Lines that include the string "haken" are the ones to copy from the entries below.

Task data Start Marker

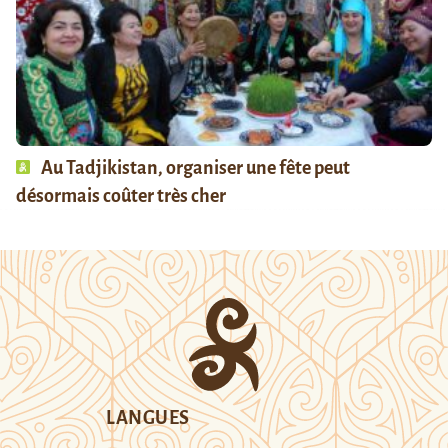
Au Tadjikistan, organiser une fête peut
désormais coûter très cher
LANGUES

Task data End Marker
Task data Start Marker

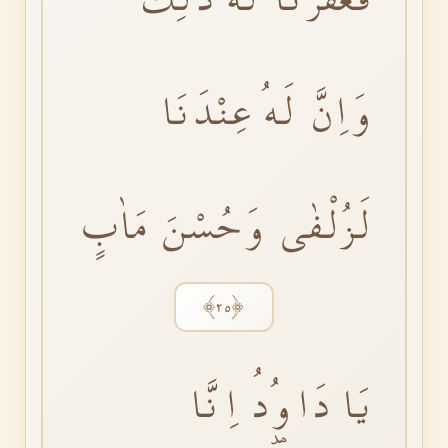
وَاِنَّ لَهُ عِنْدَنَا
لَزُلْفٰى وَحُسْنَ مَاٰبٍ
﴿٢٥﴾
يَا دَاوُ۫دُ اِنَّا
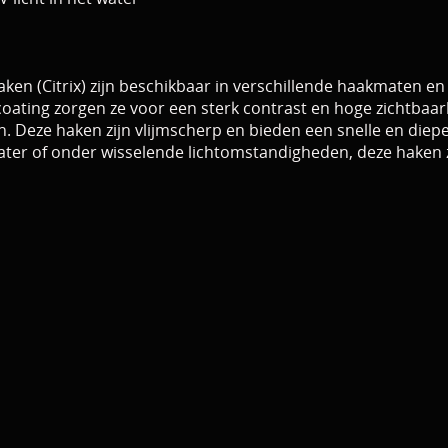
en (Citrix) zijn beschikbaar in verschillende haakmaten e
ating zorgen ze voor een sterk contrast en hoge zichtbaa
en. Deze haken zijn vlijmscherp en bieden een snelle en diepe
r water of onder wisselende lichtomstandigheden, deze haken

Task data End Marker
Task data Start Marker

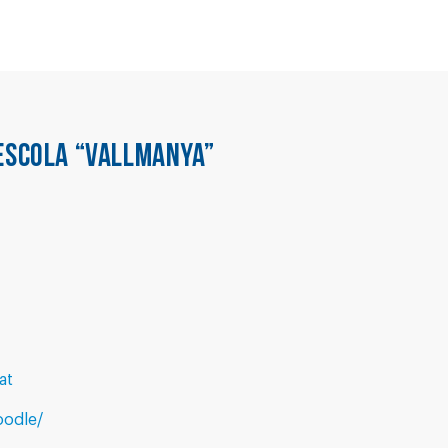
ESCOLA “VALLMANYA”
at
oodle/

Task data End Marker

**Output for this exercise**
en. Deze haken zijn vlijmscherp en bieden een snelle en diepe
r water of onder wisselende lichtomstandigheden, deze haken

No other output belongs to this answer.